It is common in the global healthcare industry to have multiple pieces of identical equipment available for the purposes of added capacity and redundancy. These circumstances provide opportunities to streamline qualification and validation activities. When several pieces of equipment are identical in all respects, the qualification effort should seek to demonstrate their basic interchangeability for all uses to reduce the needless repetition of activities. The qualification protocols should identify essential performance criteria for the equipment that each unit must meet to demonstrate its equivalence. The criteria used for this evaluation should be formal, quantitative, reasonably tight, and realistic (the performance of a single piece of equipment will vary over time).* Once equivalence has been demonstrated during the qualification effort, subsequent performance-qualification efforts should be divided between the pieces of equipment to reduce the number of studies that would otherwise be required.

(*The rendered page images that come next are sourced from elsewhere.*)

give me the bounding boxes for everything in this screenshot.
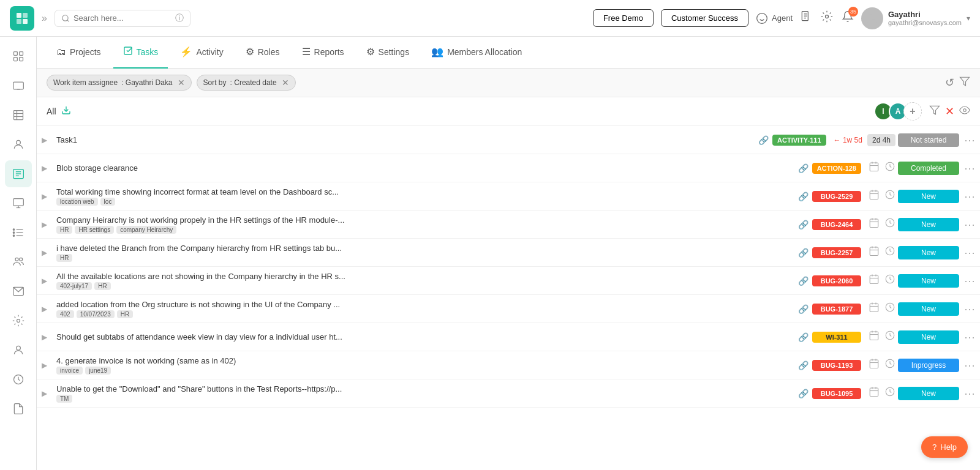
sort-filter-chip[interactable]: Sort by : Created date ✕ <box>197 75 296 91</box>
table-row[interactable]: ▶ Blob storage clearance 🔗 ACTION-128 Co… <box>37 154 980 182</box>
sidebar-item-tasks[interactable] <box>5 160 32 187</box>
expand-chevron[interactable]: ▶ <box>42 277 54 285</box>
sidebar-item-doc[interactable] <box>5 395 32 422</box>
sidebar-item-list[interactable] <box>5 219 32 246</box>
sidebar-item-tv[interactable] <box>5 72 32 99</box>
table-row[interactable]: ▶ added location from the Org structure … <box>37 295 980 323</box>
task-list: ▶ Task1 🔗 ACTIVITY-111 ← 1w 5d 2d 4h Not… <box>37 126 980 470</box>
sidebar-item-table[interactable] <box>5 102 32 129</box>
assignee-filter-close[interactable]: ✕ <box>178 78 185 88</box>
expand-chevron[interactable]: ▶ <box>42 361 54 370</box>
table-row[interactable]: ▶ All the available locations are not sh… <box>37 267 980 295</box>
expand-chevron[interactable]: ▶ <box>42 333 54 341</box>
table-row[interactable]: ▶ 4. generate invoice is not working (sa… <box>37 351 980 379</box>
expand-icon[interactable]: » <box>42 13 47 24</box>
settings-icon[interactable] <box>821 10 833 26</box>
table-row[interactable]: ▶ Should get subtabs of attendance week … <box>37 323 980 351</box>
chevron-down-icon[interactable]: ▾ <box>967 14 970 23</box>
expand-chevron[interactable]: ▶ <box>42 305 54 313</box>
svg-rect-29 <box>13 199 23 206</box>
svg-line-85 <box>890 279 891 280</box>
sidebar-item-settings[interactable] <box>5 307 32 334</box>
customer-success-button[interactable]: Customer Success <box>661 9 748 27</box>
expand-chevron[interactable]: ▶ <box>42 136 54 144</box>
tab-members[interactable]: 👥 Members Allocation <box>421 37 532 69</box>
nav-tabs: 🗂 Projects Tasks ⚡ Activity ⚙ Roles ☰ Re… <box>37 37 980 69</box>
user-info: Gayathri gayathri@snovasys.com <box>888 10 962 26</box>
sidebar-item-monitor[interactable] <box>5 190 32 217</box>
task-more-icon[interactable]: ⋯ <box>964 162 975 175</box>
task-title-text: All the available locations are not show… <box>56 272 796 281</box>
sidebar-item-mail[interactable] <box>5 278 32 305</box>
task-tag: HR <box>117 310 133 318</box>
calendar-icon <box>869 386 880 400</box>
help-button[interactable]: ? Help <box>921 436 968 458</box>
svg-rect-3 <box>23 19 28 24</box>
task-status: New <box>898 330 959 344</box>
table-row[interactable]: ▶ Company Heirarchy is not working prope… <box>37 211 980 239</box>
sidebar-item-dashboard[interactable] <box>5 43 32 70</box>
clock-icon <box>884 274 895 288</box>
table-row[interactable]: ▶ Task1 🔗 ACTIVITY-111 ← 1w 5d 2d 4h Not… <box>37 126 980 154</box>
user-area[interactable]: Gayathri gayathri@snovasys.com ▾ <box>861 7 970 29</box>
expand-chevron[interactable]: ▶ <box>42 164 54 173</box>
download-icon[interactable] <box>61 105 71 118</box>
assignee-filter-chip[interactable]: Work item assignee : Gayathri Daka ✕ <box>47 75 192 91</box>
expand-chevron[interactable]: ▶ <box>42 192 54 201</box>
agent-button[interactable]: Agent <box>756 12 793 24</box>
avatar <box>861 7 883 29</box>
tab-tasks[interactable]: Tasks <box>113 37 168 69</box>
tab-roles[interactable]: ⚙ Roles <box>236 37 290 69</box>
user-circles: I A + <box>876 102 922 121</box>
task-id-badge: BUG-2529 <box>812 191 861 202</box>
calendar-icon <box>869 245 880 259</box>
clock-icon <box>884 358 895 372</box>
table-row[interactable]: ▶ Unable to get the "Download" and "Shar… <box>37 379 980 408</box>
sidebar-item-person[interactable] <box>5 131 32 158</box>
expand-chevron[interactable]: ▶ <box>42 248 54 257</box>
table-row[interactable]: ▶ Total working time showing incorrect f… <box>37 182 980 211</box>
task-status: New <box>898 387 959 400</box>
svg-rect-93 <box>870 332 878 340</box>
task-more-icon[interactable]: ⋯ <box>964 387 975 400</box>
task-more-icon[interactable]: ⋯ <box>964 359 975 372</box>
tab-settings[interactable]: ⚙ Settings <box>356 37 420 69</box>
app-logo[interactable] <box>10 6 34 31</box>
sidebar-item-people[interactable] <box>5 248 32 275</box>
sort-filter-close[interactable]: ✕ <box>282 78 289 88</box>
refresh-icon[interactable]: ↺ <box>945 76 954 89</box>
docs-icon[interactable] <box>800 10 812 26</box>
task-more-icon[interactable]: ⋯ <box>964 330 975 344</box>
task-more-icon[interactable]: ⋯ <box>964 246 975 259</box>
info-icon[interactable]: ⓘ <box>175 13 184 24</box>
task-more-icon[interactable]: ⋯ <box>964 133 975 147</box>
clock-icon <box>884 302 895 316</box>
sidebar-item-clock[interactable] <box>5 366 32 393</box>
search-input[interactable] <box>74 13 172 23</box>
tab-reports[interactable]: ☰ Reports <box>292 37 354 69</box>
main-layout: 🗂 Projects Tasks ⚡ Activity ⚙ Roles ☰ Re… <box>0 37 980 470</box>
table-filter-icon[interactable] <box>929 105 940 119</box>
user-name: Gayathri <box>888 10 962 19</box>
tab-projects[interactable]: 🗂 Projects <box>47 37 111 69</box>
task-more-icon[interactable]: ⋯ <box>964 190 975 203</box>
table-clear-icon[interactable]: ✕ <box>945 105 954 118</box>
expand-chevron[interactable]: ▶ <box>42 220 54 229</box>
task-more-icon[interactable]: ⋯ <box>964 218 975 231</box>
notifications-icon[interactable]: 35 <box>842 10 854 26</box>
svg-rect-16 <box>13 58 17 61</box>
table-eye-icon[interactable] <box>959 105 970 119</box>
filter-icon[interactable] <box>959 76 970 90</box>
link-icon: 🔗 <box>798 304 809 314</box>
task-more-icon[interactable]: ⋯ <box>964 302 975 316</box>
activity-icon: ⚡ <box>180 46 192 58</box>
free-demo-button[interactable]: Free Demo <box>593 9 654 27</box>
add-user-button[interactable]: + <box>903 102 922 121</box>
tab-activity[interactable]: ⚡ Activity <box>170 37 233 69</box>
table-row[interactable]: ▶ i have deleted the Branch from the Com… <box>37 239 980 267</box>
task-tag: 402-july17 <box>56 282 92 290</box>
sidebar-item-user2[interactable] <box>5 337 32 364</box>
expand-chevron[interactable]: ▶ <box>42 389 54 398</box>
clock-icon <box>884 386 895 400</box>
task-more-icon[interactable]: ⋯ <box>964 274 975 288</box>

The principles of equivalence can be adapted to several other instances in processing and analysis (e.g., containers, materials, formulations, analytical instruments, and personnel) where basic similarities in performance can be exploited to simplify the overall effort. The principle of equivalence is relevant to even singular instances. The fundamental precept of the US Food and Drug Administration’s draft process-validation guidance requires that firms demonstrate the consistency of the process at various scales from development, through scale-up, and continuing into commercial manufacturing (1). At the core of that guidance is an expectation for process equivalence during the course of the initial effort and recommendations for controls that will ensure consistent production over the product’s life cycle. The guidance implies the expectation for equivalent performance over scale and time; however it is unfortunately not explicit.
Other citations in the regulatory arena refer to equivalence in the execution of validation. These citations also are somewhat more implicit. In a 1994 Warning Letter, FDA indicated the basic requirements for equivalence:
It is FDA’s position, however, that while it is possible to rely on validation data from one chamber to represent that of another, it is only possible to do so for chambers at the same location which are identical in all respects. That means the chambers are of identical construction and installation (i.e., identical plumbing, characteristics, steam supplies, operating environments, etc.) and the product(s) to be sterilized are equivalent in all respects (2).
This letter serves as perhaps the clearest statement with respect to equivalence ever made by FDA. As the letter applies to a sterilization process, one of the more crucial processes requiring validation, industry has every reason to believe that the agency would take a similar view with respect to less crucial process equipment.
FDA’s guidance document on revisions to new drug applications (NDAs) and abbreviated new drug applications (ANDAs) come close to touching on the subject of equivalence as it relates to equipment, but focus on the performance of the drug (3). This document and the individual scale-up and postapproval changes guidance documents clearly imply that when individual machines are identical, the implications for process equivalence are clearer and more certain (4).